The constitution guarantees the state governments exclusive responsibilities for funding and determining the education policies (Barcan, 1980). The Commonwealth, by extension, has been providing educational grants to students particularly, through the state governments. Over the years particularly, from 1946 to 2000, the Commonwealth has been offering grants to students using section (S.51xxiiA), which provides benefits to students. In fact, the amendment to the constitution was introduced in 1946 when there was a great need to increase funding for students in tertiary institutions and universities. The extent to which the Commonwealth can utilise the 1946 amendments to increase student’s grants in all education institutions across the country is a matter of debate to all successive governments (Campbell & Proctor, 2014).

However, the Commonwealth has been using section 96 of the constitution that allows the financial aid to state governments depending on the parliamentary approval. This section has all along been used by the Commonwealth to grant financial assistance to all educational programmes undertaken by the state governments (Barcan, 1980). Under this provision, the Commonwealth started granting financial aid to state universities in 1951, which culminated in the provision of the financial aid to all public and private universities in 1964. However, with the enactment of the Higher Education Funding Act (HEFA) in 1988, the Commonwealth has directly funded universities instead of using the states.

Therefore, most of the universities are state-owned and funded by the state through government grants and students’ fees (O’Brien, 1987).

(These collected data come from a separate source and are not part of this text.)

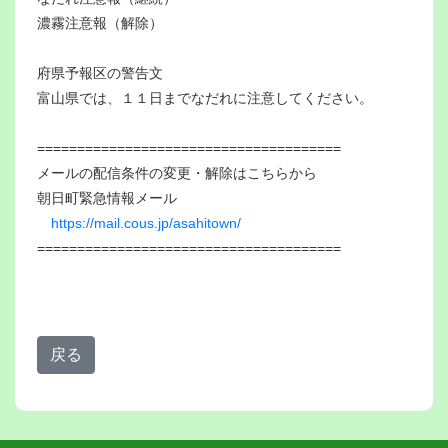
濃霧注意報（解除）
府県予報区の警告文
富山県では、１１日までなだれに注意してください。
======================================
メールの配信条件の変更・解除はこちらから
朝日町緊急情報メール
https://mail.cous.jp/asahitown/
======================================
戻る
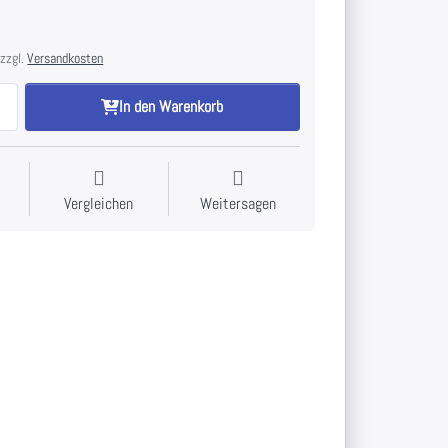
 zzgl.
Versandkosten
In den Warenkorb
Vergleichen
Weitersagen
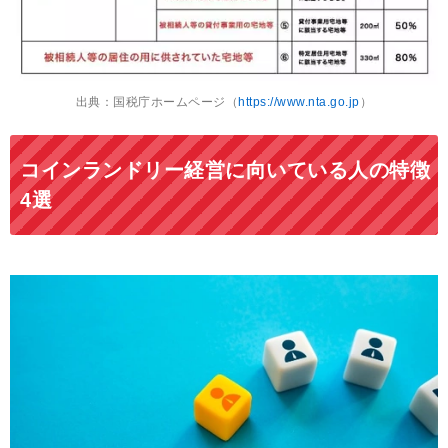
出典：国税庁ホームページ（
https://www.nta.go.jp
）
コインランドリー経営に向いている人の特徴
4選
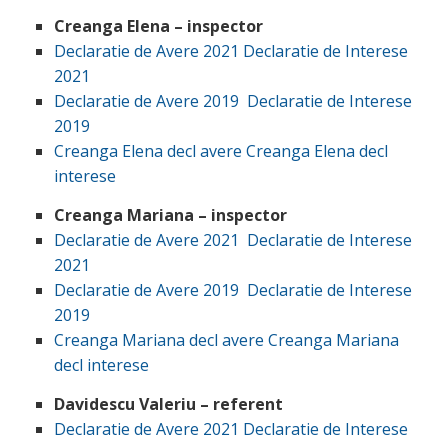
Creanga Elena – inspector
Declaratie de Avere 2021
Declaratie de Interese
2021
Declaratie de Avere 2019
Declaratie de Interese
2019
Creanga Elena decl avere
Creanga Elena decl
interese
Creanga Mariana – inspector
Declaratie de Avere 2021
Declaratie de Interese
2021
Declaratie de Avere 2019
Declaratie de Interese
2019
Creanga Mariana decl avere
Creanga Mariana
decl interese
Davidescu Valeriu – referent
Declaratie de Avere 2021
Declaratie de Interese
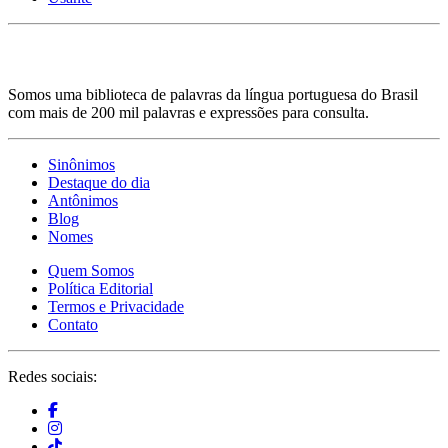
Somos uma biblioteca de palavras da língua portuguesa do Brasil
com mais de 200 mil palavras e expressões para consulta.
Sinônimos
Destaque do dia
Antônimos
Blog
Nomes
Quem Somos
Política Editorial
Termos e Privacidade
Contato
Redes sociais:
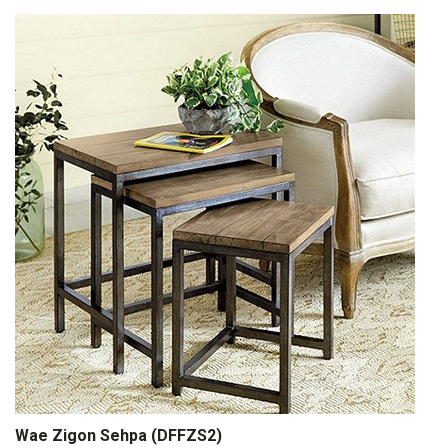
Wae Zigon Sehpa (DFFZS2)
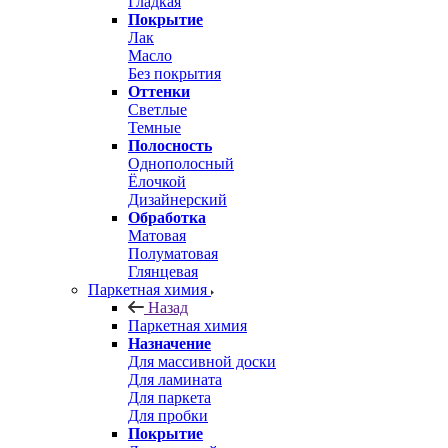
Гладкая
Покрытие
Лак
Масло
Без покрытия
Оттенки
Светлые
Темные
Полосность
Однополосный
Ёлочкой
Дизайнерский
Обработка
Матовая
Полуматовая
Глянцевая
Паркетная химия
Назад
Паркетная химия
Назначение
Для массивной доски
Для ламината
Для паркета
Для пробки
Покрытие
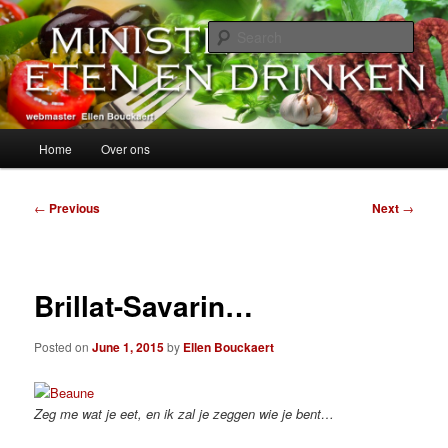
Skip
alles over eten, drinken en andere genoegens…
to
Sear
primary
content
Ministerie van Eten en Drinken
Main
Home
Over ons
menu
Post
←
Previous
Next
→
navigation
Brillat-Savarin…
Posted on
June 1, 2015
by
Ellen Bouckaert
Zeg me wat je eet, en ik zal je zeggen wie je bent…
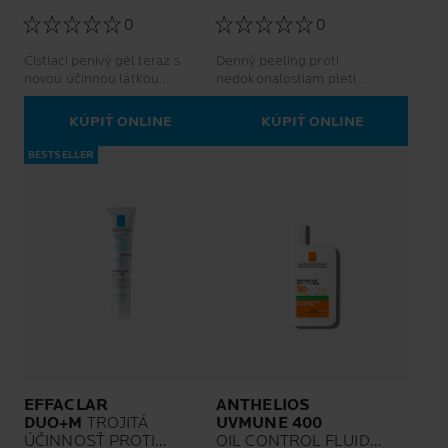
0
0
Čistiaci penivý gél teraz s
Denný peeling proti
novou účinnou látkou
nedokonalostiam pleti
Phylobioma, vyvinutou na
Zmierňuje pretrvávajúce
základe vedeckých poznatkov
nedokonalosti pleti Pre pleť
KÚPIŤ ONLINE
KÚPIŤ ONLINE
o kožnom mikrobióme.
so sklonom k akné dospelých
Vyrovnáva pH pokožky.
BESTSELLER
EFFACLAR
ANTHELIOS
DUO+M
TROJITÁ
UVMUNE 400
ÚČINNOSŤ PROTI
OIL CONTROL FLUID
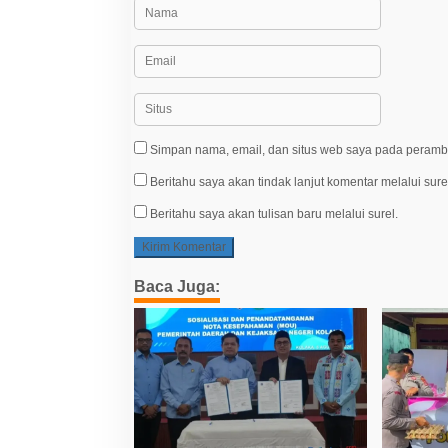
Simpan nama, email, dan situs web saya pada peramba
Beritahu saya akan tindak lanjut komentar melalui sure
Beritahu saya akan tulisan baru melalui surel.
Baca Juga:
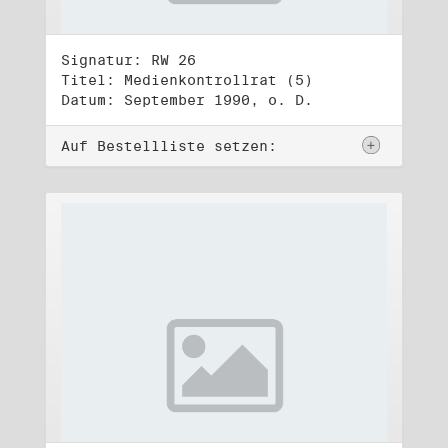
Signatur: RW 26
Titel: Medienkontrollrat (5)
Datum: September 1990, o. D.
Auf Bestellliste setzen:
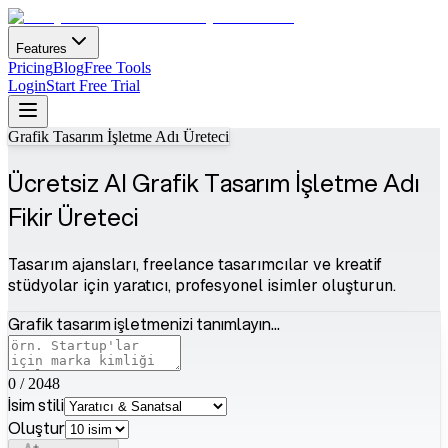
Features
Pricing
Blog
Free Tools
Login
Start Free Trial
Grafik Tasarım İşletme Adı Üreteci
Ücretsiz AI Grafik Tasarım İşletme Adı
Fikir Üreteci
Tasarım ajansları, freelance tasarımcılar ve kreatif
stüdyolar için yaratıcı, profesyonel isimler oluşturun.
Grafik tasarım işletmenizi tanımlayın...
0
/
2048
İsim stili
Oluştur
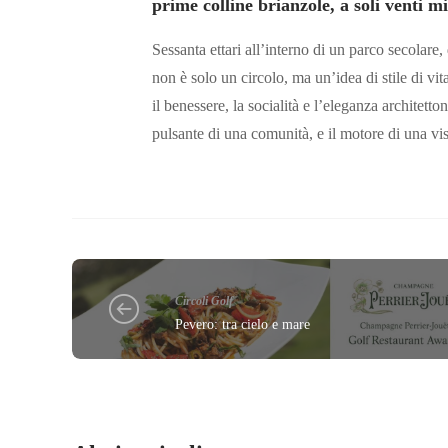
prime colline brianzole, a soli venti 
Sessanta ettari all’interno di un parco secolare
non è solo un circolo, ma un’idea di stile di vit
il benessere, la socialità e l’eleganza architet
pulsante di una comunità, e il motore di una vi
Circoli Golf
Pevero: tra cielo e mare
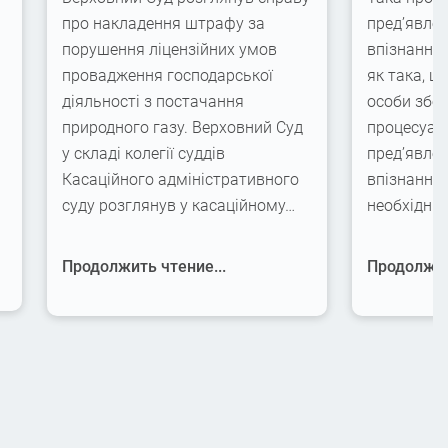
про накладення штрафу за
пред’явлен
порушення ліцензійних умов
впізнання
провадження господарської
як така, щ
діяльності з постачання
особи збер
природного газу. Верховний Суд
процесуаль
у складі колегії суддів
пред’явлен
Касаційного адміністративного
впізнання,
суду розглянув у касаційному…
необхідні
Продолжить чтение...
Продолжит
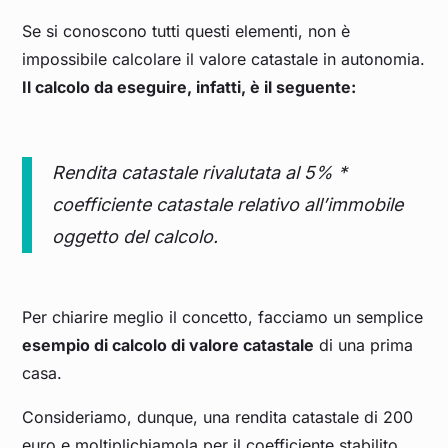
Se si conoscono tutti questi elementi, non è
impossibile calcolare il valore catastale in autonomia.
Il calcolo da eseguire, infatti, è il seguente:
Rendita catastale rivalutata al 5% *
coefficiente catastale relativo all’immobile
oggetto del calcolo.
Per chiarire meglio il concetto, facciamo un semplice
esempio di calcolo di valore catastale
di una prima
casa.
Consideriamo, dunque, una rendita catastale di 200
euro e moltiplichiamola per il coefficiente stabilito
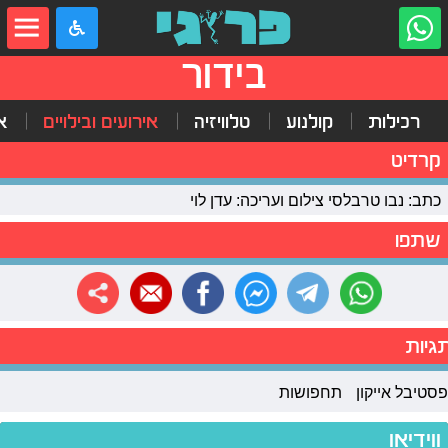
בידור
רכילות
קולנוע
טלוויזיה
אירועים ובילויים
א
קרדיט
כתב: נבו טרבלסי צילום ועריכה: עדן לוי
שתפו
גיות
פסטיבל אייקון
תחפושות
ווידיאו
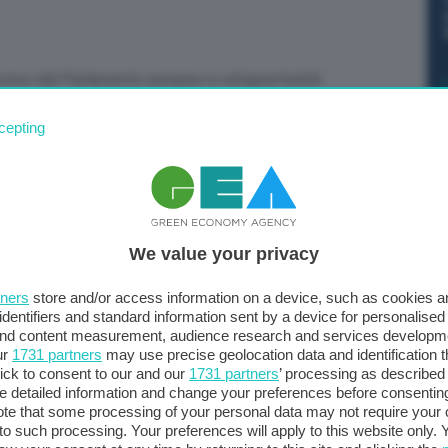
scorso dal Parlamento europeo è un’opportunità
di ammodernare gli edifici dal punto di vista
cepting
iore indipendenza energetica e minori emissioni di gas a
tro Beghelli, presidente e amministratore delegato del
 parte dell’europarlamento della revisione della
ia. La palla passa ora al Consiglio, il quale dovrà
ilogo, insieme al Parlamento e alla Commissione Europea.
We value your privacy
dell’UE sono responsabili del 40% del consumo
ffetto serra. “I cambiamenti climatici hanno effetti
tners
store and/or access information on a device, such as cookies 
a nostra economia, basti pensare alla siccità che sta
identifiers and standard information sent by a device for personalised
 and content measurement, audience research and services developm
la. C’è bisogno di un rapido cambio di passo e questa
ur
1731 partners
may use precise geolocation data and identification 
one giusta”, commenta Gian Pietro Beghelli, presidente
ick to consent to our and our
1731 partners
’ processing as described 
 aiuta le aziende a ridurre il loro consumo energetico
detailed information and change your preferences before consenting
te that some processing of your personal data may not require your 
a Led ed elettronica ad alta efficienza energetica. Di
t to such processing. Your preferences will apply to this website only
 energie rinnovabili con una gamma di sistemi di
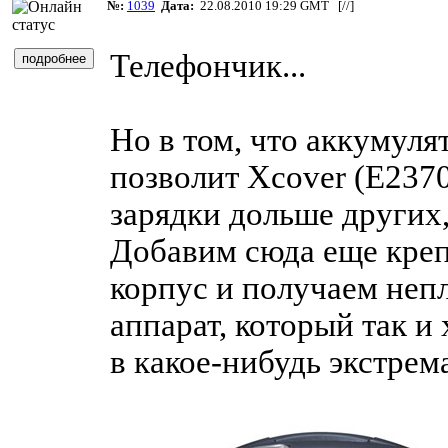
№:
1039
Дата:
22.08.2010 19:29 GMT [
//
]
Телефончик...
Но в том, что аккумуля
позволит Xcover (E2370
зарядки дольше других,
Добавим сюда еще кре
корпус и получаем неп
аппарат, который так и 
в какое-нибудь экстре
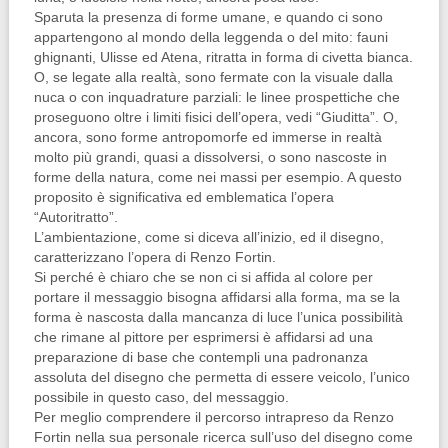
Sparuta la presenza di forme umane, e quando ci sono
appartengono al mondo della leggenda o del mito: fauni
ghignanti, Ulisse ed Atena, ritratta in forma di civetta bianca.
O, se legate alla realtà, sono fermate con la visuale dalla
nuca o con inquadrature parziali: le linee prospettiche che
proseguono oltre i limiti fisici dell’opera, vedi “Giuditta”. O,
ancora, sono forme antropomorfe ed immerse in realtà
molto più grandi, quasi a dissolversi, o sono nascoste in
forme della natura, come nei massi per esempio. A questo
proposito è significativa ed emblematica l’opera
“Autoritratto”.
L’ambientazione, come si diceva all’inizio, ed il disegno,
caratterizzano l’opera di Renzo Fortin.
Si perché è chiaro che se non ci si affida al colore per
portare il messaggio bisogna affidarsi alla forma, ma se la
forma è nascosta dalla mancanza di luce l’unica possibilità
che rimane al pittore per esprimersi è affidarsi ad una
preparazione di base che contempli una padronanza
assoluta del disegno che permetta di essere veicolo, l’unico
possibile in questo caso, del messaggio.
Per meglio comprendere il percorso intrapreso da Renzo
Fortin nella sua personale ricerca sull’uso del disegno come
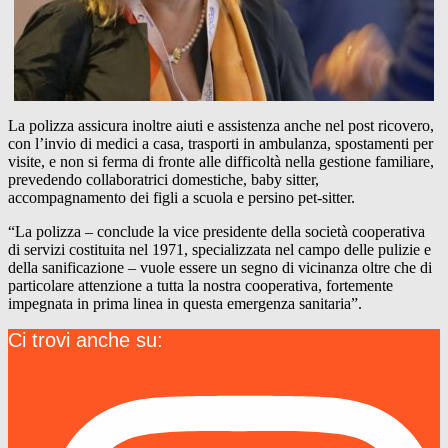
La polizza assicura inoltre aiuti e assistenza anche nel post ricovero,
con l’invio di medici a casa, trasporti in ambulanza, spostamenti per
visite, e non si ferma di fronte alle difficoltà nella gestione familiare,
prevedendo collaboratrici domestiche, baby sitter,
accompagnamento dei figli a scuola e persino pet-sitter.
“La polizza – conclude la vice presidente della società cooperativa
di servizi costituita nel 1971, specializzata nel campo delle pulizie e
della sanificazione – vuole essere un segno di vicinanza oltre che di
particolare attenzione a tutta la nostra cooperativa, fortemente
impegnata in prima linea in questa emergenza sanitaria”.
Ci trovi anche su:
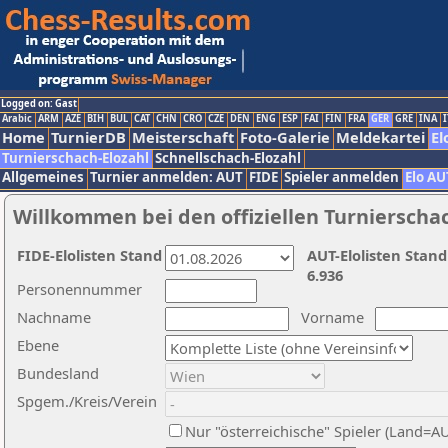
Logged on: Gast
Arabic
ARM
AZE
BIH
BUL
CAT
CHN
CRO
CZE
DEN
ENG
ESP
FAI
FIN
FRA
GER
GRE
INA
I
Home
TurnierDB
Meisterschaft
Foto-Galerie
Meldekartei
El
Turnierschach-Elozahl
Schnellschach-Elozahl
Allgemeines
Turnier anmelden: AUT
FIDE
Spieler anmelden
Elo AU
Willkommen bei den offiziellen Turnierscha
FIDE-Elolisten Stand
AUT-Elolisten Stand
6.936
Personennummer
Nachname
Vorname
Ebene
Bundesland
Spgem./Kreis/Verein
Nur "österreichische" Spieler (Land=A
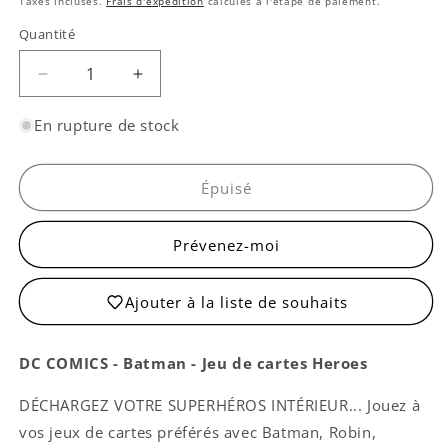
Taxes incluses.
Frais d'expédition
calculés à l'étape de paiement.
Quantité
Quantité
Réduire
Augmenter
la
la
quantité
quantité
En rupture de stock
de
de
Jeu
Jeu
de
de
Épuisé
cartes
cartes
DC
DC
Prévenez-moi
Comics
Comics
-
-
Batman
Batman
Ajouter à la liste de souhaits
Heroes
Heroes
DC COMICS - Batman - Jeu de cartes Heroes
DÉCHARGEZ VOTRE SUPERHÉROS INTÉRIEUR... Jouez à
vos jeux de cartes préférés avec Batman, Robin,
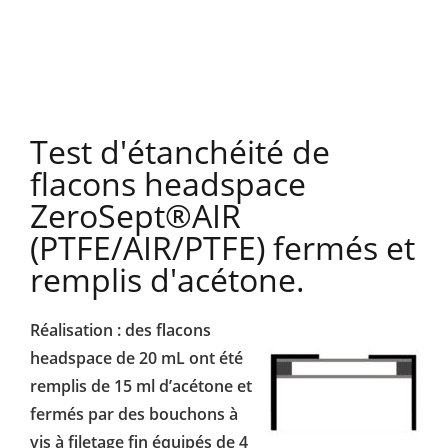
Test d'étanchéité de
flacons headspace
ZeroSept®AIR
(PTFE/AIR/PTFE) fermés et
remplis d'acétone.
Réalisation : des flacons
headspace de 20 mL ont été
remplis de 15 ml d’acétone et
fermés par des bouchons à
vis à filetage fin équipés de 4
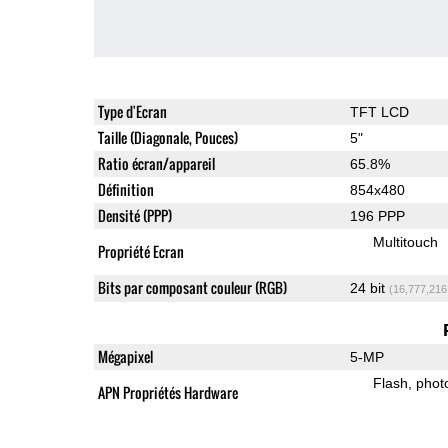
Type d'Ecran
TFT LCD
Taille (Diagonale, Pouces)
5"
Ratio écran/appareil
65.8%
Définition
854x480
Densité (PPP)
196 PPP
Multitouch
Propriété Ecran
Bits par composant couleur (RGB)
24 bit
(16,777,216
Mégapixel
5-MP
Flash
phot
APN Propriétés Hardware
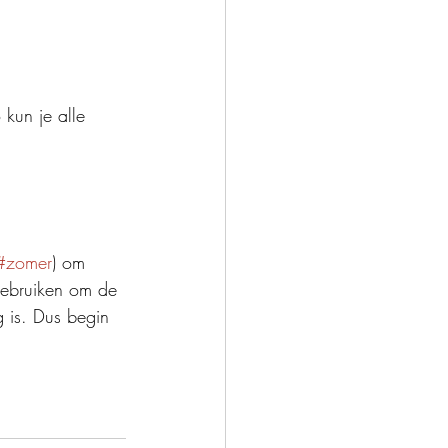
kun je alle 
#zomer
) om 
ebruiken om de 
 is. Dus begin 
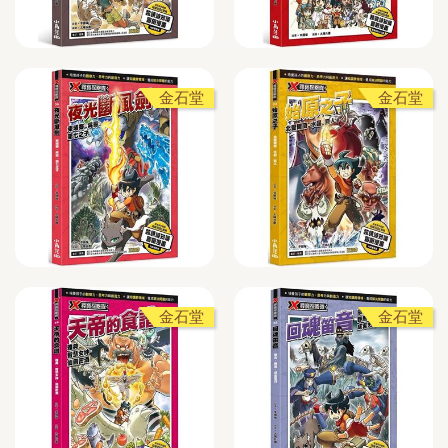
金石堂
金石堂
金石堂
金石堂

However, most of new developments and policies focusing on funding tertiary education emphasised on university education. In fact, almost all commissions established since 1946 focused their work on improving education at higher learning institutions. Both the federal and state governments’ educational grants have been awarded to the state universities either through school-based policies or direct students’ grants. Currently, about 40% of the federal budget is allocated to the university student grants. The universities are the educational institutions that have received the huge amount of both federal and state governments’ grants.

References

Barcan, A. (1980). A history of Australian education. Sydney: Oxford University Press Australia

Campbell, C. & Proctor, H. (2014). A history of Australian schooling. Sydney: Allen & Unwin.

Hughes, J. & Brock, P. (2008). Reform and resistance in NSW public education. Sydney: NSW Department of Education and Training.

Marginson, S. (1997). Educating Australia: government, economy and citisen since 1960. Cambridge: Cambridge University Press.

Martin, S. (1998). New life, new language: the history of the adult migrant English programme. Canberra: National Centre for English Language Teaching and Research.

McQueen, K. (2007). Creating a teaching underclass. Sydney: Allen & Unwin.

Nichol, R. (2005), Aboriginal education in New South Wales: nineteenth, twentieth and twenty-first centuries. Sydney: NSW Department of Education and Training.

O’Brien, J. (1987). A divided unity. Sydney: Allen & Unwin.

Proctor, H. (2010). The good mother and the high school: A view from the twentieth century. In S. Goodwin & K. Huppatz (Ed.), The good mother: contemporary motherhoods in Australia (pp.11-34). Sydney: University of Sydney Press.

Sherington, G., Campbell, C., & Proctor, H. (2009). School choice: How parents negotiate the new school markets in Australia. Sydney: Allen & Unwin.